La population de thon rouge de méditerranée est sur le point de s'effondrer du fait d'années de surpêche. Les scientifiques estiment que la quantité de thon rouge pêchée équivaut au double des quotas légaux et à quatre fois le niveau maximal permettant aux thons de se renouveler ! La situation actuelle est complètement hors de contrôle et la pêche au thon rouge doit être immédiatement fermée.

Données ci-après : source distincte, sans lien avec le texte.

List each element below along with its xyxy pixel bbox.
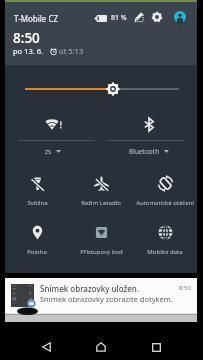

Pour sauver ce trésor irremplaçable de la Méditerranée, nous devons mettre la pression sur les gouvernements français, espagnol et italien principaux responsables de cette pêche intensive. Cette semaine a lieu la Commission Internationale pour la préservation du Thon d'Atlantique (ICCAT), aidez-nous à envoyer un message clair aux décideurs : la fermeture immédiate de la pêche au thon rouge !

Vite ! il ne nous reste plus que 4 jours !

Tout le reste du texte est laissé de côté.